Former Education Minister and leading New Patriotic Party (NPP) presidential aspirant, Dr. Yaw Osei Adutwum, has vowed to drastically reduce deaths in Ghana if he is elected president — part of a broader vision for improving public health and social welfare.

Speaking during his campaign outreach to delegates in the Ashanti Region on 28 November 2025, Adutwum said that under his leadership, Ghana would implement robust reforms to raise life expectancy and tackle rising youth-mortality rates.
“Youth mortality has become alarmingly rampant.” He added that any president unconcerned about this crisis should “rethink their priorities.”
Adutwum’s commitment is embedded in a proposed comprehensive health and social-services policy framework. He envisions raising Ghana’s average life expectancy to 75 years — a significant increase from current levels — by tackling the structural deficiencies in the national health system and addressing socio-economic factors contributing to premature deaths.
He argued that reducing deaths is not just a health issue, but also a matter of dignity and national productivity: “A healthy, long-living population is the backbone of a prosperous Ghana,” he reportedly said.
Beyond health, Adutwum reiterated his broader agenda of socio-economic transformation. He plans a “fearless, compassionate war against poverty,” asserting that poverty — more than cost-of-living pressures — remains the gravest threat facing Ghana today. He warned that until poverty is confronted head-on, efforts at improving health, education, and welfare will remain incomplete.
A key plank of his campaign is education: building on his prior reforms as Education Minister, he has pledged to introduce free university (tertiary) education for Ghanaian students — expanding access to higher education and creating opportunities for upward social mobility.

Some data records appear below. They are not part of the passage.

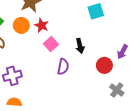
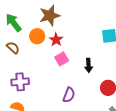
purple semicircle: (63, 67) -> (69, 95), moved

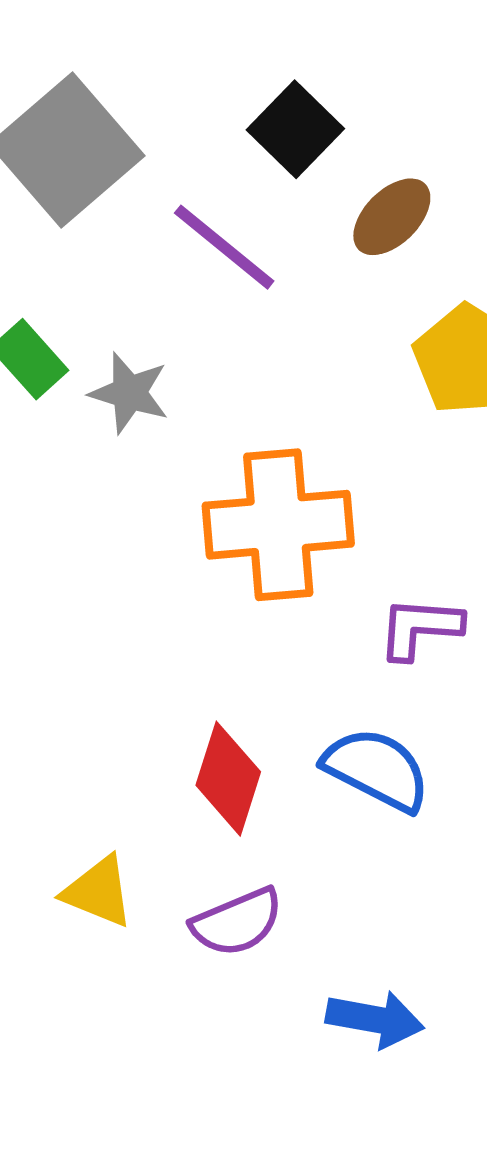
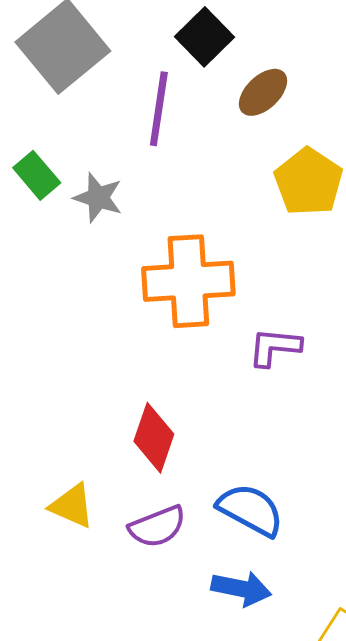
purple line: (224, 247) -> (159, 109), turned 58
blue semicircle: (377, 769) -> (250, 510), moved

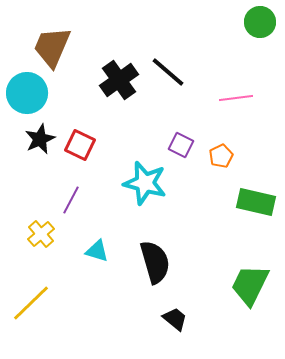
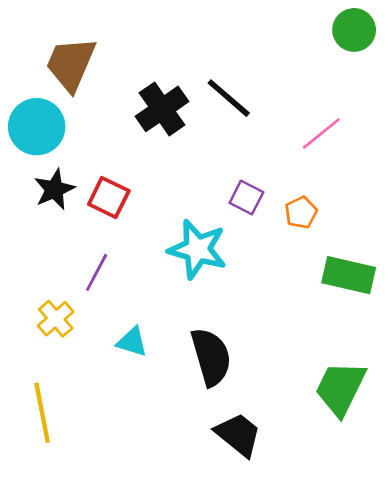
pink line: (236, 98) -> (321, 133), turned -32
yellow line: (31, 303) -> (42, 413), turned -57
black trapezoid: (175, 319) -> (238, 435), size x1.4

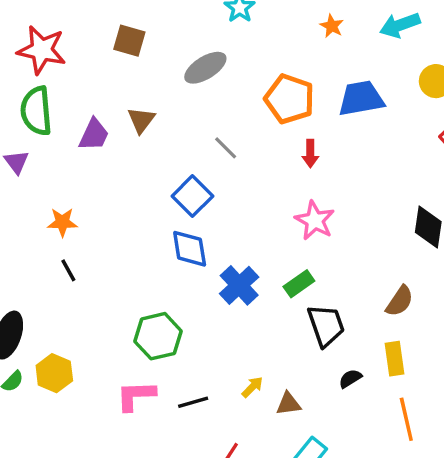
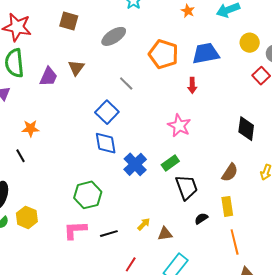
red arrow: (310, 154) -> (192, 85), moved
black line: (68, 270) -> (20, 156), moved

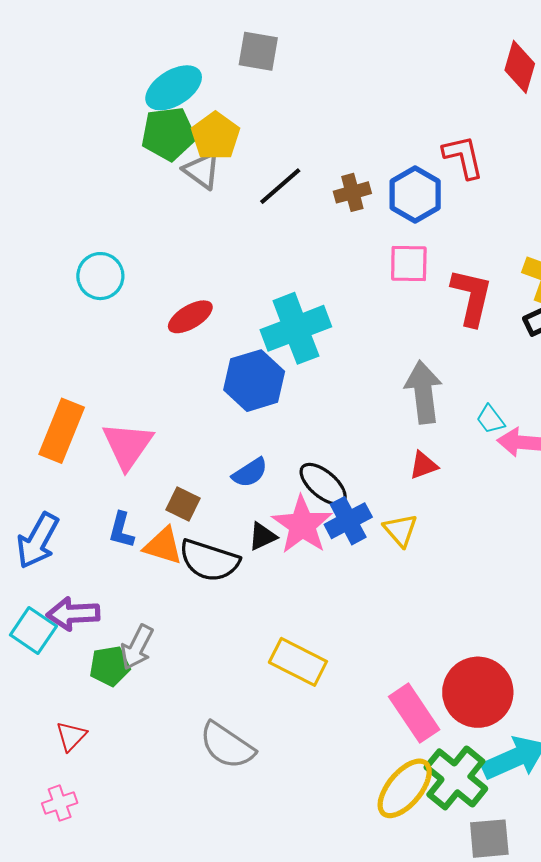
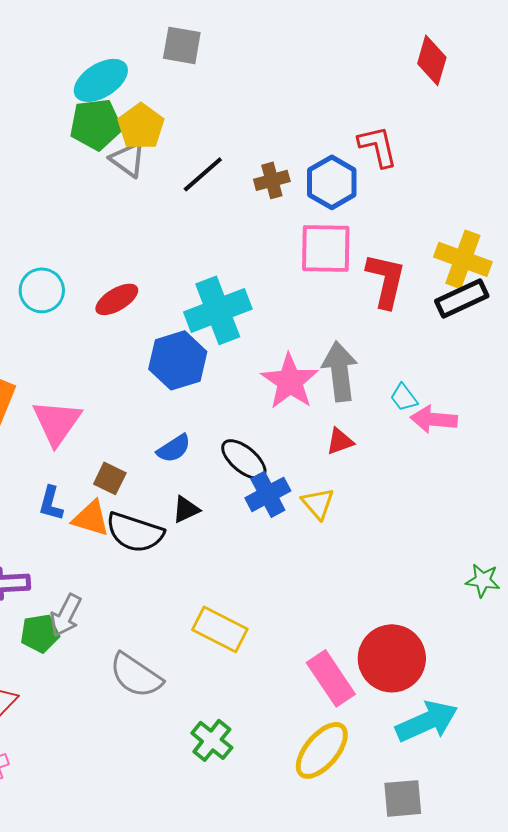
pink square: (409, 263) -> (326, 248), size x1.4
cyan circle: (100, 276) -> (42, 290), moved
pink star: (302, 525) -> (290, 381), moved
gray semicircle: (227, 746) -> (136, 675), moved
green cross: (456, 778) -> (212, 740), moved, size x0.7

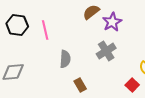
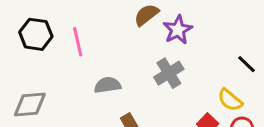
gray semicircle: (65, 59) -> (108, 85), turned -102

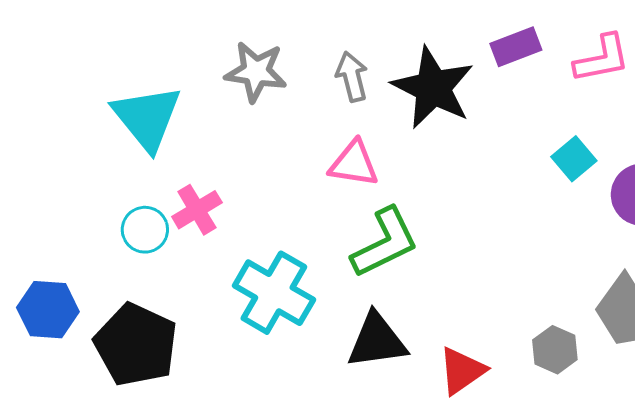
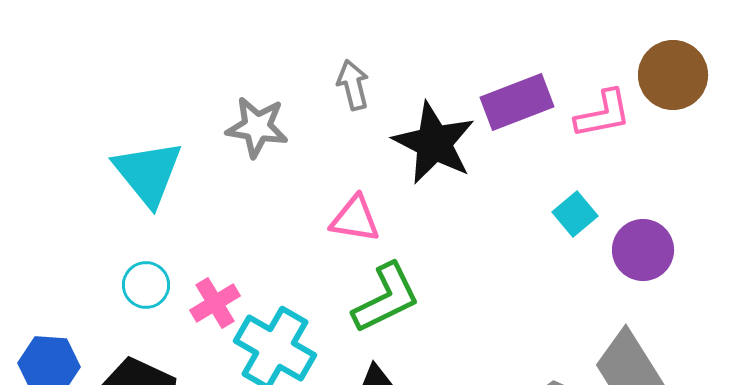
purple rectangle: (516, 47) -> (517, 102), size x1.4
gray arrow: (352, 77) -> (353, 85), moved
pink cross: (197, 210) -> (215, 303), moved

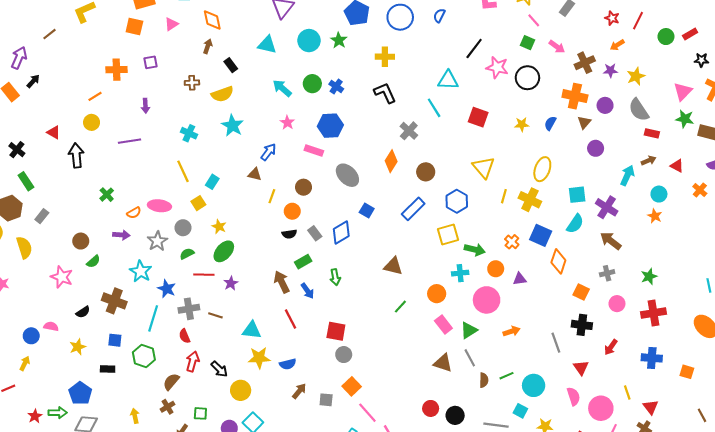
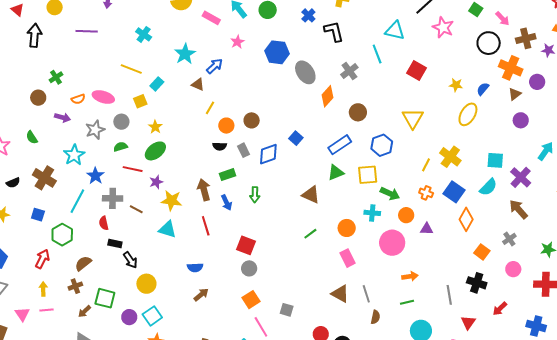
black circle: (527, 78) -> (489, 43), moved
blue cross: (336, 86) -> (308, 15), moved
cyan star: (232, 126) -> (185, 54), moved
pink rectangle: (314, 150) -> (211, 18), moved
yellow ellipse: (542, 169) -> (468, 114), moved
yellow line: (183, 171) -> (131, 69), turned -55
gray ellipse: (347, 175) -> (305, 72), moved
brown circle: (304, 187) -> (252, 120), moved
yellow line: (504, 196) -> (426, 165), moved
brown circle: (81, 241) -> (38, 98), moved
orange cross: (512, 242) -> (426, 193), turned -32
green semicircle: (93, 261) -> (32, 137), turned 88
gray cross: (607, 273) -> (509, 239), turned -32
green triangle: (469, 330) -> (336, 173), moved
yellow star: (259, 358) -> (172, 201), moved
red arrow: (193, 361) -> (42, 259), moved
black rectangle: (108, 369) -> (115, 244), moved
green line: (507, 376) -> (407, 302), moved
gray square: (326, 400) -> (287, 310), moved
green square: (200, 413) -> (105, 298), size x1.5

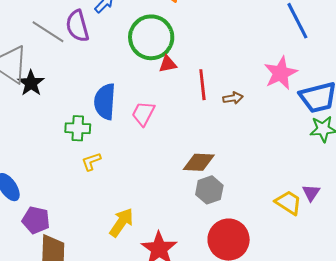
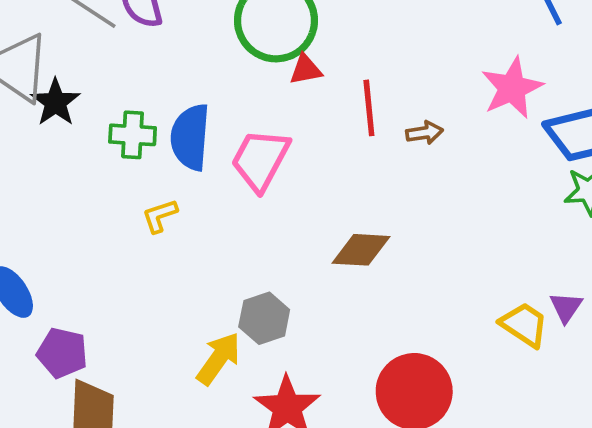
pink trapezoid: (143, 114) -> (260, 160), size x1.4
green cross: (78, 128) -> (133, 135), moved
yellow L-shape: (91, 161) -> (160, 216), moved
gray hexagon: (209, 190) -> (264, 318), moved

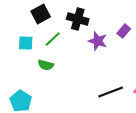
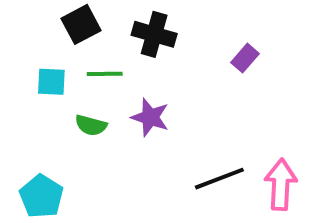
green line: (53, 39) -> (105, 74), turned 42
purple star: (98, 41) -> (150, 117), moved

Adutwum argues that combining better education, reduced poverty, and stronger health infrastructure will produce a resilient, thriving Ghana where citizens live longer, healthier lives.
But his bold claim — that he will “reduce the number of people who die” — also raises questions: critics may demand concrete plans and metrics, and call for clarity on how these mortality reductions will be achieved (health-system reforms, disease prevention, poverty alleviation, etc.).
Still, for many Ghanaians grappling with limited access to quality health care, rising youth mortality, and economic hardship, Adutwum’s promise may resonate — offering hope of a future where life expectancy is not a privilege, but a guarantee.